In spite of inconsistencies, we find that in the final analysis the rationale of territorial integrity is not an end in itself. Umozurike says “the ultimate purpose of territorial integrity is to safeguard the interests of the peoples of a territory. The concept of territorial integrity is…meaningful [only] so long as it continues to fulfill that purpose to all sections of the people.”[34] No State can therefore claim to safeguard the interest of peoples when they have used force to establish its sovereignty over a territory and when the people have themselves not expressed their consent and will to be part of that union. So long as State policies are determined by fear of its fragmentation; and its drive for legitimacy is derived through the use of force, the consequent denial of self-determination contradicts the United Nations’ purpose to prevent future wars and its vision for world peace.
Judge Hardy Dillard expresses his opinion in the Western Sahara case by stating “It is for the people to determine the destiny of the territory and not the territory the destiny of the people.”[35] The independence of Bangladesh in 1971 is the only instance where the people determined the destiny of the territory. Another exception is the separation of Singapore from Malaysia in 1963 which was amicably agreed upon between the parties themselves.[36]

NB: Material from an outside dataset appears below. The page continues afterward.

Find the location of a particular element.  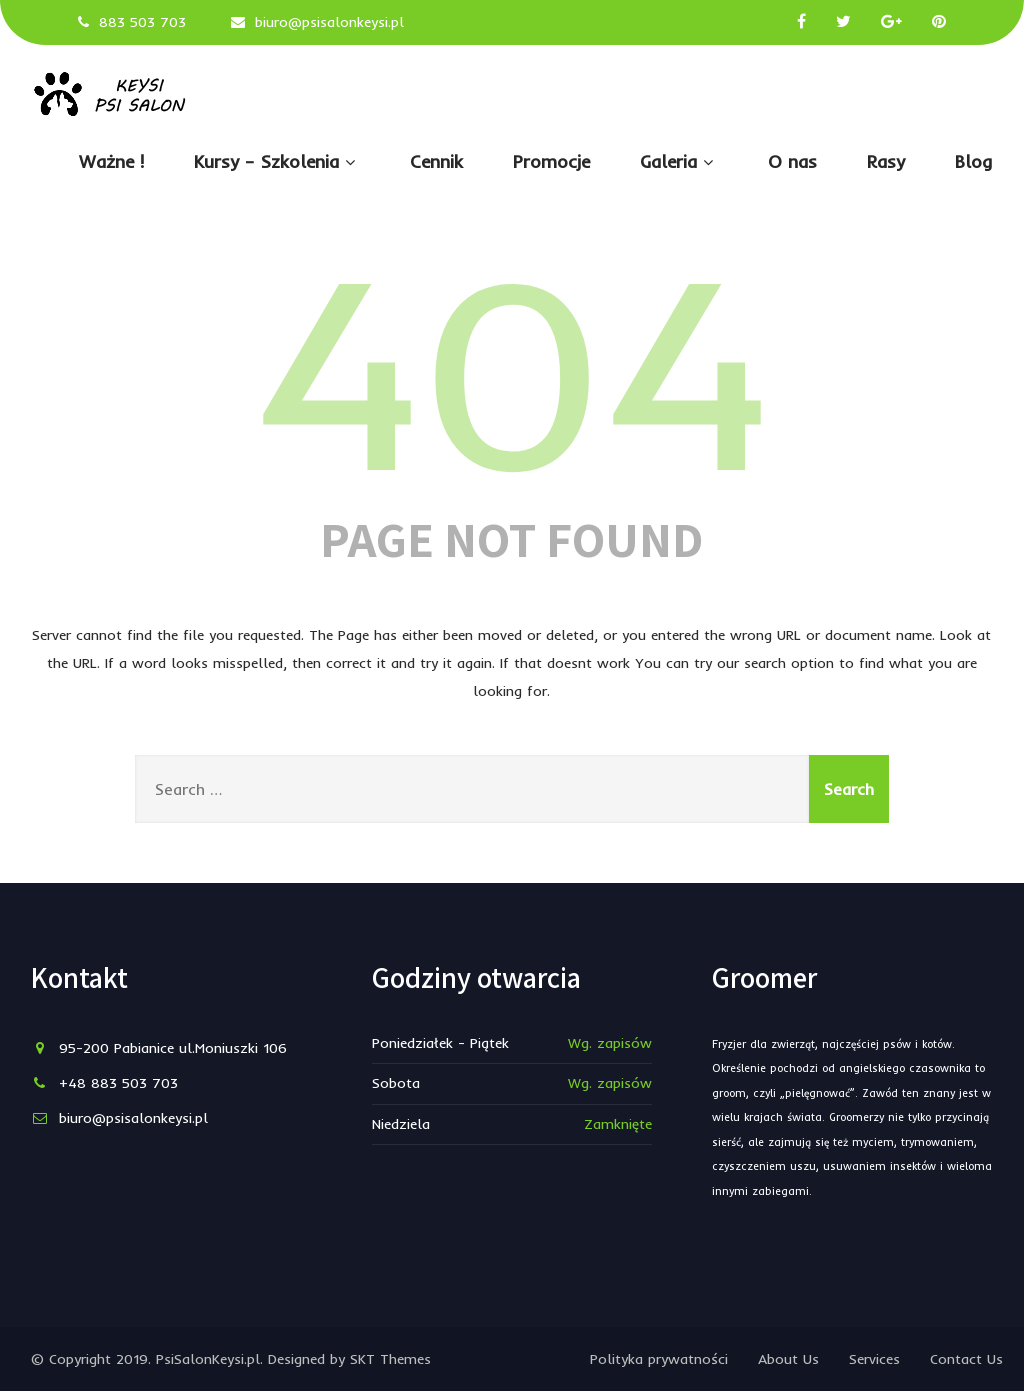

883 503 703 is located at coordinates (142, 22). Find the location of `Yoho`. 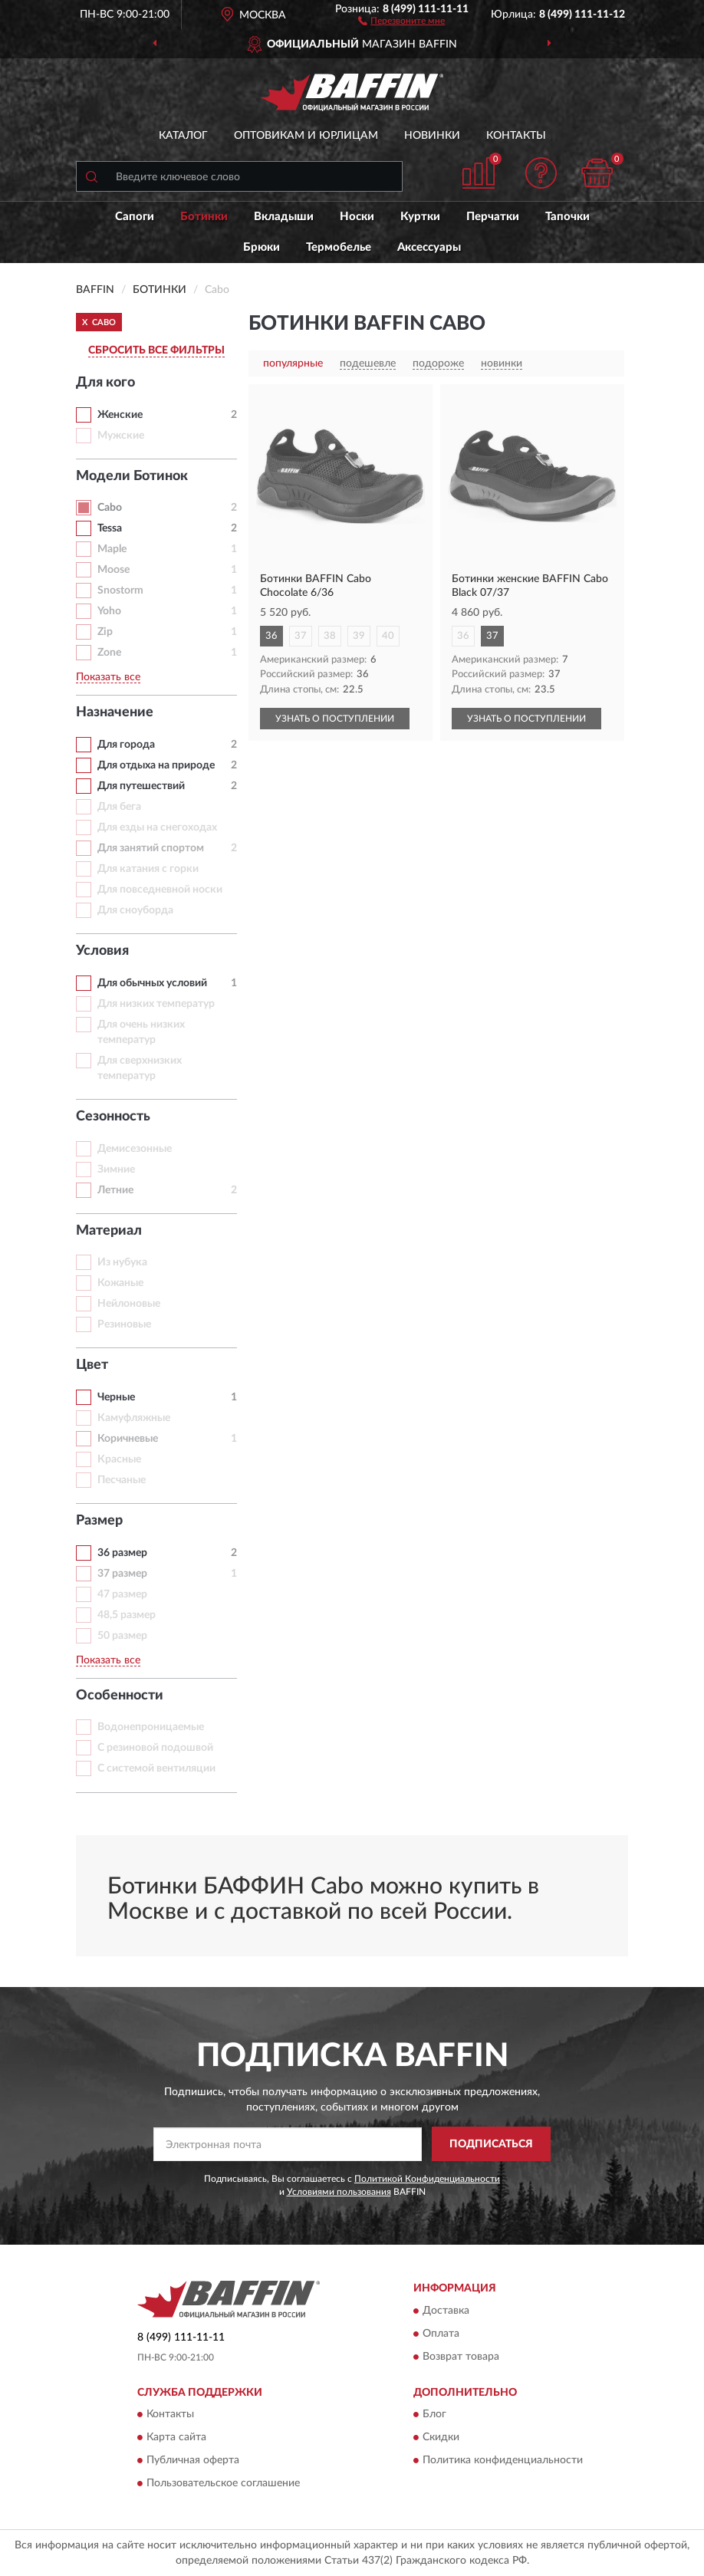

Perhaps, the disintegration of the Soviet Union and Yugoslavia in 1991 and the independence of East Timor are instances where the sovereign will of the people successfully challenged the very notion of territorial integrity. In ably demonstrating that State sovereignty and territorial integrity are not absolute and permanent rights, they not only made a departure from the United Nations’ rationale on applying right to self-determination within existing States, but have evidently transcended the myth of State Sovereignty and State territorial integrity.